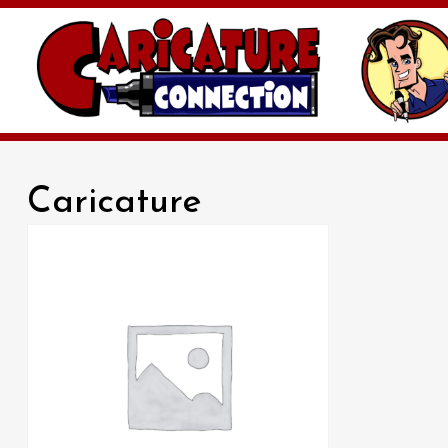
Caricature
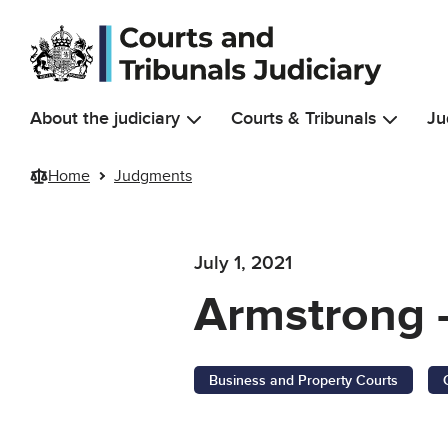
Skip to main content
About the judiciary
Courts & Tribunals
Ju
Home
Judgments
July 1, 2021
Armstrong 
Business and Property Courts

- **Task statement**
Check each line above for the string "Courts" and return those that contain it.

- **Output for this exercise**
Courts & Tribunals
Business and Property Courts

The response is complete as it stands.